Whitfield found success publishing poems related to abolitionism elsewhere as well, many being printed in The Liberator and The North Star. Whitfield's poems often expressed the oppression affecting Blacks, and moral corruption in politics and religion. One of Whitfield's most famous poems was America, published in 1853 in his poetry book. The poem embodies many of Whitfield's ideas about the hypocrisy of American freedom and democracy, and the difficult lives for both freed and enslaved Africans in the US.In 1850, Frederick Douglass visited Whitfield's barber shop. From their discussion, Douglass became deeply impressed by Whitfield's poetic abilities, calling him in the 1850 Anti-Slavery Bugle a "sable son of genius." Douglass was also impressed by his passion for abolition, commenting that his job as a barber was "painfully disheartening."
Although Levine & Ivy, contemporary scholars, contend that the shop was a perfect place to network and exchange ideas. Beyond abolitionism, Whitfield originally became a prominent member of the Colonization Movement, a popular movement focused on Blacks returning to Africa and indigenous parts of the South or Central Americas. Whitfield broke with Douglass, who was not in favor of emigration and joined with Martin Delany, who favored Haiti or Central America as a location. In August 1853 Delaney, Whitfield and others issued a call for a national convention to address the topic to be held in August 1854 in Cleveland Ohio, which was published in Douglass' North Star. A heated debate between Douglass and Whitfield was published in several issues after that, which helped frame the issue. Whitfield became involved in a proposal by Missouri Senator Frank P. Blair to establish a colony for Black colonization in Central America.

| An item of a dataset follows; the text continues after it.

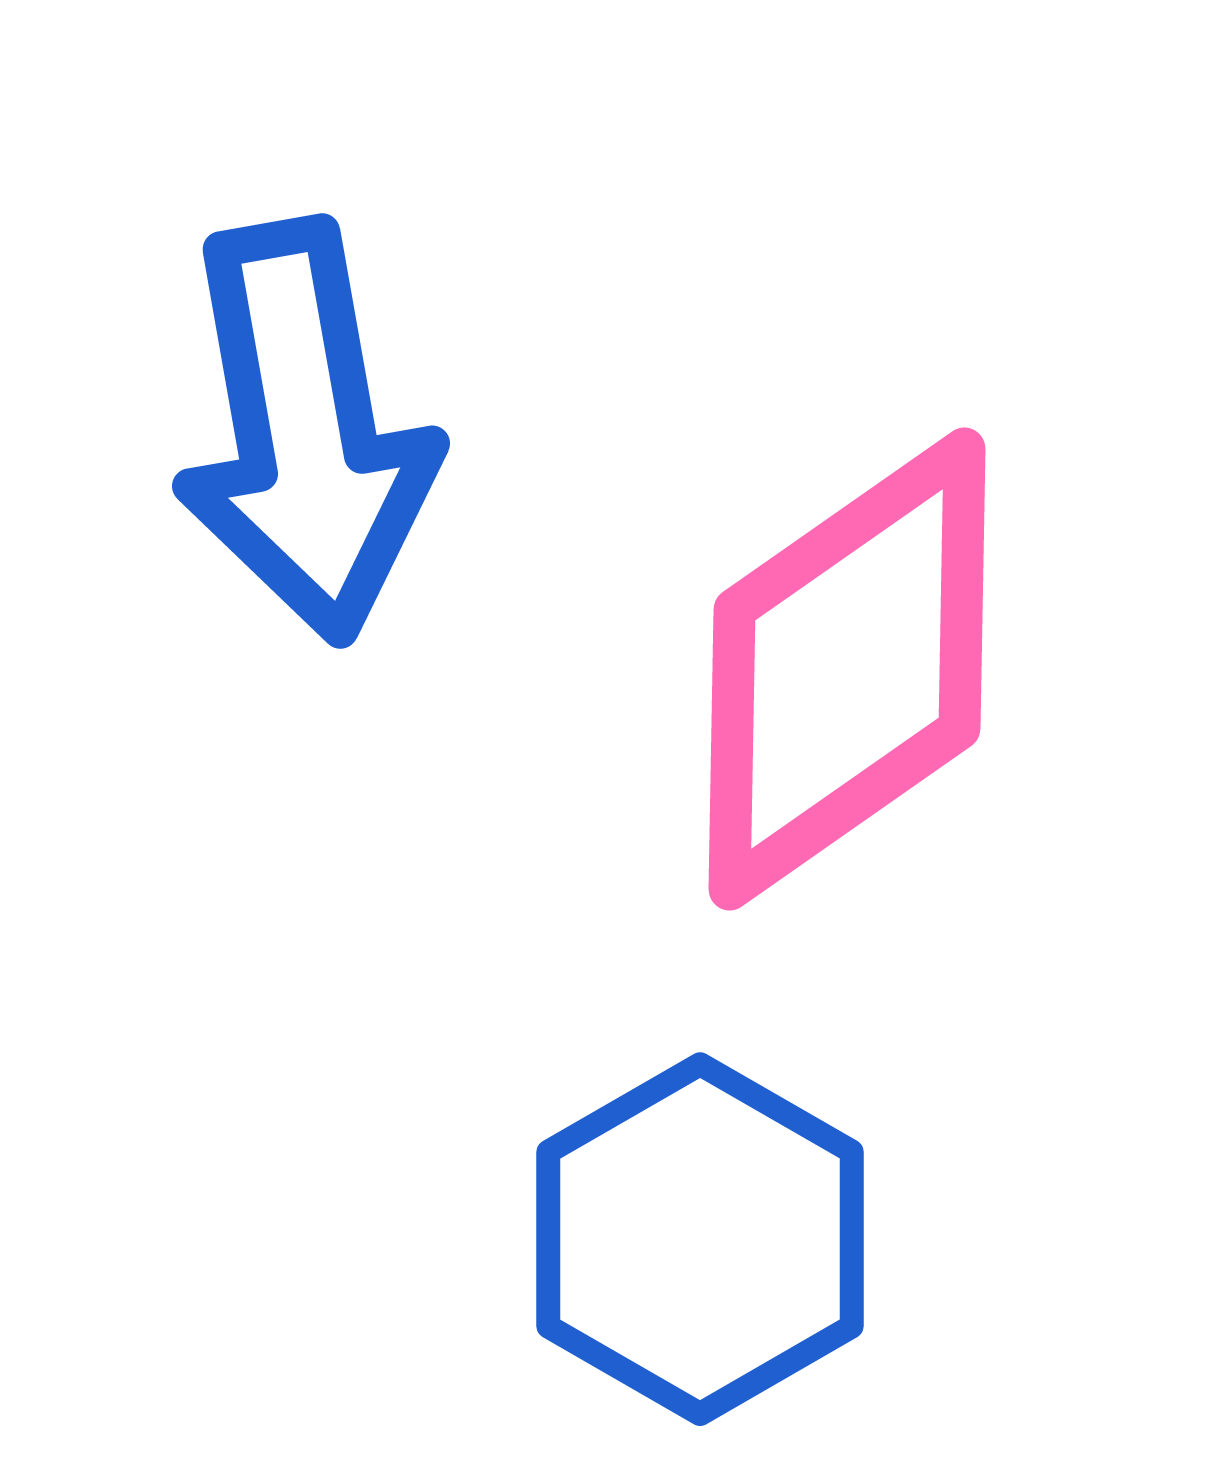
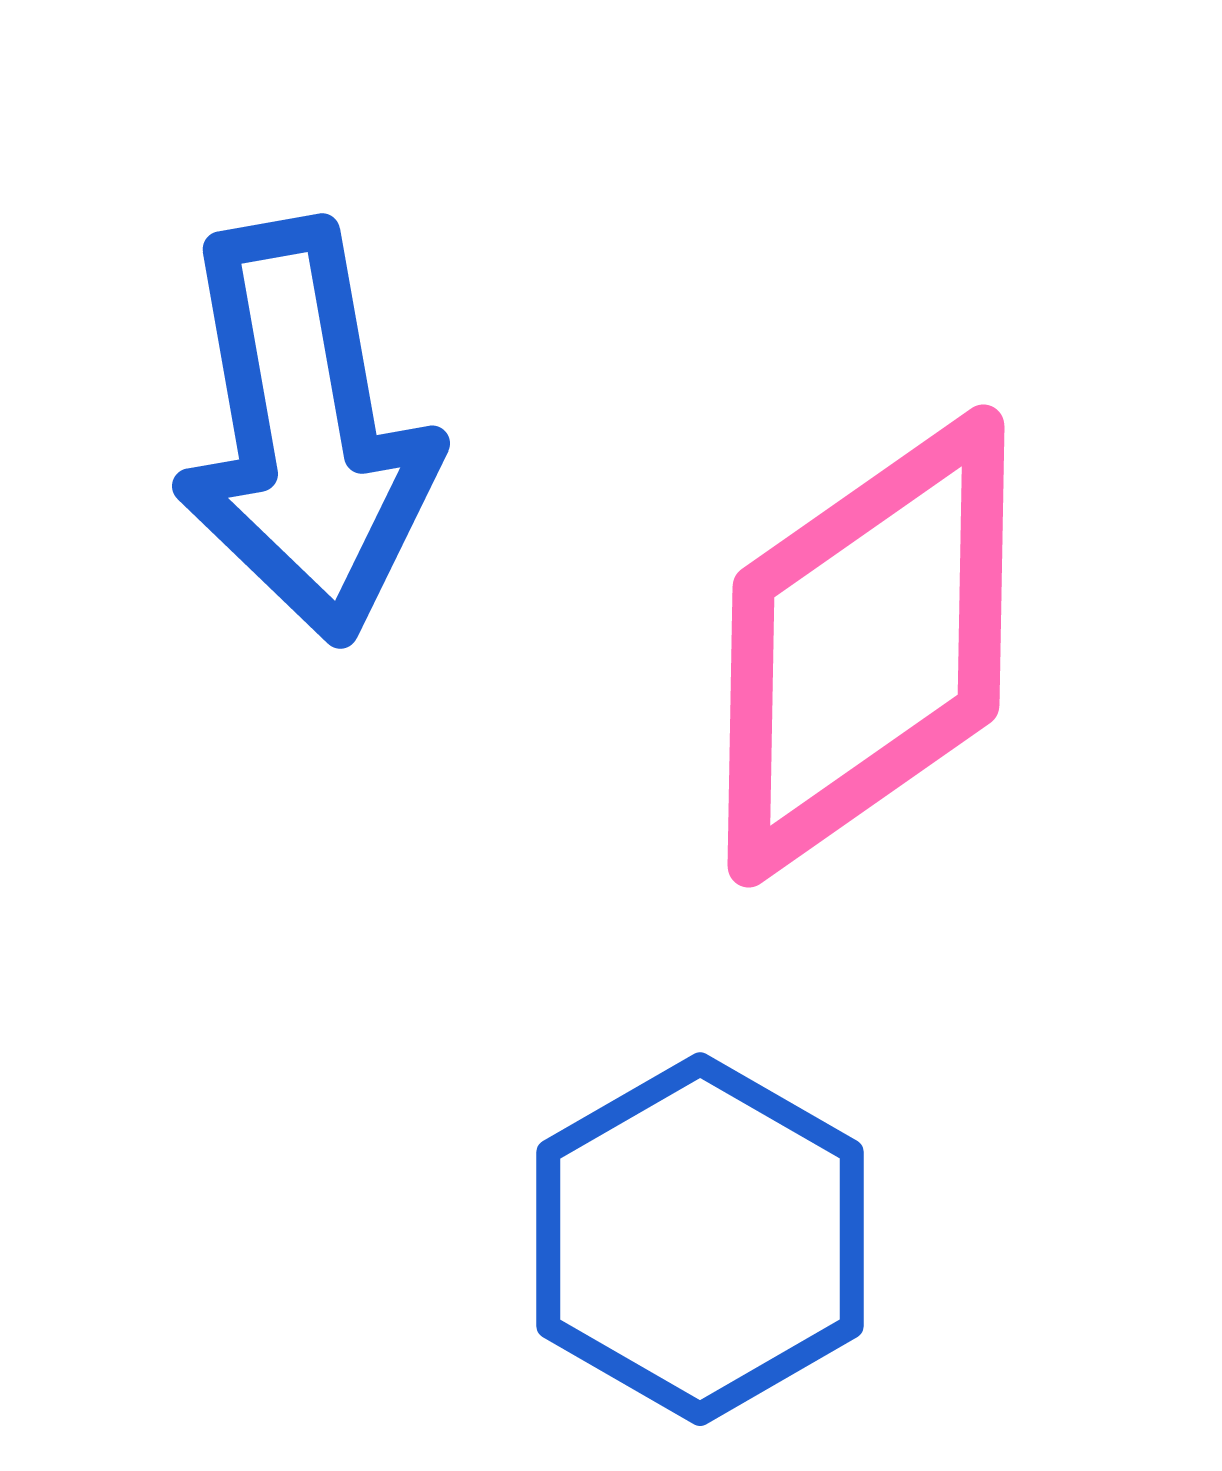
pink diamond: moved 19 px right, 23 px up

After the Emancipation Proclamation was issued, Whitfield dropped the emigration issue and moved to California where he believed there was still opportunity for Blacks to flourish without oppressive laws. His home was at 918 and then 1006 Washington St., and his barber shop at 916 Kearney St., all of which he owned. Whitfield joined the Prince Hall Freemason Hannibal Lodge #1 and later served as a Worshipful Master for their California Grand Lodge 1864-69. On April 23, 1871, James Whitfield died of heart disease in San Francisco at the age of 49. Whitfield was interred at the now defunct Masonic Cemetery. He was a notable writer and activist in abolitionism and African emigration during the antebellum era. He published the book "America and other poems" in 1853, which is still in print and is held in the Library of Congress. Whitfield's birth town, Exeter, New Hampshire reads aloud a Whitfield poem at their annual literary festival.